ASSIGNMENT: In the material below, the lines from the one containing "L3100/3101/3110/3" through the one containing "Картриджи Т-082/" are to be given again exactly, ends included, and no others.

EXCERPTED RECORDS:
____________________

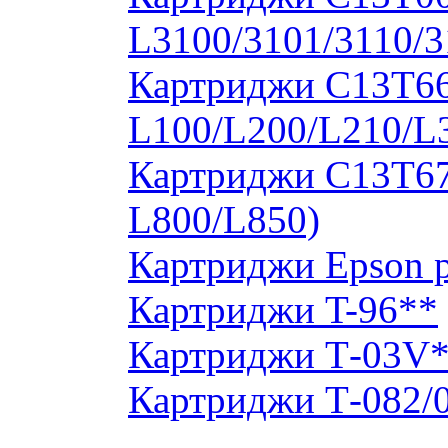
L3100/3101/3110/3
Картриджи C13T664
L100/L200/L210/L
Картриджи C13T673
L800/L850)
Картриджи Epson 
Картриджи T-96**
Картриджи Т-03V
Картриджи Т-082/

____________________

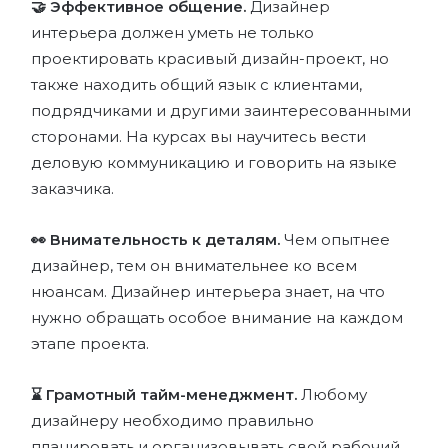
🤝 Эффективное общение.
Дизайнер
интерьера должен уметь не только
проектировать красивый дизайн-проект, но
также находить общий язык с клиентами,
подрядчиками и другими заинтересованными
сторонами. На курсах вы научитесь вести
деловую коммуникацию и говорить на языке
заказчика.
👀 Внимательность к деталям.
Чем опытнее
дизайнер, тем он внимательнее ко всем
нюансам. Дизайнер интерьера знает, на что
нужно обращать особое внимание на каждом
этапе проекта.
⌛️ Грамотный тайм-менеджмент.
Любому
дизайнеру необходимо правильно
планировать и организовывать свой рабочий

____________________

ANSWER SECTION:
L3100/3101/3110/3
Картриджи C13T664
L100/L200/L210/L
Картриджи C13T673
L800/L850)
Картриджи Epson 
Картриджи T-96**
Картриджи Т-03V
Картриджи Т-082/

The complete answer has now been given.